Enjoy it as a fantasy movie if you want. 

I think trying to take it as any 'christian' allegory is more trouble then its worth, and possibly just dangerous as well.


----------



## kevin.carroll (Jan 20, 2006)

Great man.
Ransom theorist, but I'm sure his theology has been straightened out.
Boring books.
REALLY boring movie.


----------



## Arch2k (Jan 20, 2006)

I think we can find a much better hero than a man who denied the substitutionary atonement of Christ and the inerrancy of scripture.

The fiction is fine, except the ransom theory of the atonement is prevelant in the LW&W.


----------



## Saiph (Jan 20, 2006)

> A phenomenal adaptation of the C.S. Lewis classic.



Of course the movie was phenomenal. It is funny how we use that word to mean exceptional or wonderful these days.


----------



## kevin.carroll (Jan 20, 2006)

Boring continues to have a consistent meaning...


----------



## Ken S. (Jan 20, 2006)

To all:
Thanks for the comments so far.
I heard about that C S Lewis was quite ecumenical, is that true?

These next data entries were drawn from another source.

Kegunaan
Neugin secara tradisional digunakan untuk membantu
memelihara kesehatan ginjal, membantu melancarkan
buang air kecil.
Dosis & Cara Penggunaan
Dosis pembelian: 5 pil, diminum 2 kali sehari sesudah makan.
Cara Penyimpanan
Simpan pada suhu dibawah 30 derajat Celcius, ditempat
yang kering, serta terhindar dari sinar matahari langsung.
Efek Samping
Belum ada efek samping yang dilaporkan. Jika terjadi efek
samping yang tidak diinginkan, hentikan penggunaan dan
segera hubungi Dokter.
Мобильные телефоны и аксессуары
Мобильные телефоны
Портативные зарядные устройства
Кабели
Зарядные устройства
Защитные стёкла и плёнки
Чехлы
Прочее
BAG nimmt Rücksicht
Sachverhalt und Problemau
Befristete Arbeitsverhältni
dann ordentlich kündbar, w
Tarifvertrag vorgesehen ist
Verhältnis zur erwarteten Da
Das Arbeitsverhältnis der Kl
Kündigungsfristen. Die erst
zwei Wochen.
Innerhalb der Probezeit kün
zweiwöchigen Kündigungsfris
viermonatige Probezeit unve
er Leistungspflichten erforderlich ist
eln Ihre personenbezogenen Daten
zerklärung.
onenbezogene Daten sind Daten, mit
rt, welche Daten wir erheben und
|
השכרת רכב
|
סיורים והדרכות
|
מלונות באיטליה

particularly to Mr Jeff_Bartel, what is LW&W by the way?


> _Originally posted by Jeff_Bartel_
> I think we can find a much better hero than a man who denied the substitutionary atonement of Christ and the inerrancy of scripture.
> 
> The fiction is fine, except the ransom theory of the atonement is prevelant in the LW&W.




Hey don't stop gentlemen, I look forward to more comments. So everyone please come help out if you don't mind. Thank you for your attentions

[Edited on 20-1-2006 by Ken S.]


----------



## Arch2k (Jan 20, 2006)

The Lion the Witch and the Wardrobe.


----------



## RamistThomist (Jan 20, 2006)

> _Originally posted by kevin.carroll_
> Boring books.
> REALLY boring movie.



Please ban him for that comment.


----------



## kevin.carroll (Jan 20, 2006)

> _Originally posted by Draught Horse_
> 
> 
> > _Originally posted by kevin.carroll_
> ...



I'm unbannable! The Black Knight always triumphs!!!


----------



## Arch2k (Jan 20, 2006)

> _Originally posted by Draught Horse_
> 
> 
> > _Originally posted by kevin.carroll_
> ...


----------



## Arch2k (Jan 20, 2006)

> _Originally posted by kevin.carroll_
> 
> 
> > _Originally posted by Draught Horse_
> ...


----------



## Saiph (Jan 20, 2006)

I halfway agree with Kevin. The Narnia series was fun as a kid, but now it is quite dull. It did not retain the mystery for me like LOTR does. Honestly, I thought the Narnia movie was better than the book.


----------



## RamistThomist (Jan 20, 2006)

> _Originally posted by Saiph_
> I halfway agree with Kevin. The Narnia series was fun as a kid, but now it is quite dull. It did not retain the mystery for me like LOTR does. Honestly, I thought the Narnia movie was better than the book.



At the risk of insulting all bibliophiles,


----------



## kevin.carroll (Jan 20, 2006)

> _Originally posted by Jeff_Bartel_
> 
> 
> > _Originally posted by kevin.carroll_
> ...



NEE!


----------



## Semper Fidelis (Jan 21, 2006)

Ken,

Greetings from a few hundred miles away.

I thought your analysis of current Evangelical culture was excellent. What is sad to me is that Pop Evangelical culture, so prevalent in the West, is now spreading so rapidly in the Far East as well. 

I think the "convert them with a movie" method began, at large, with _Left Behind_. I've never watched it but I know a lot who thought it to be a great Evangelical outreach (Become a Christian so you're not Left Behind!) It became really feverish during Gibson's movie as you noted.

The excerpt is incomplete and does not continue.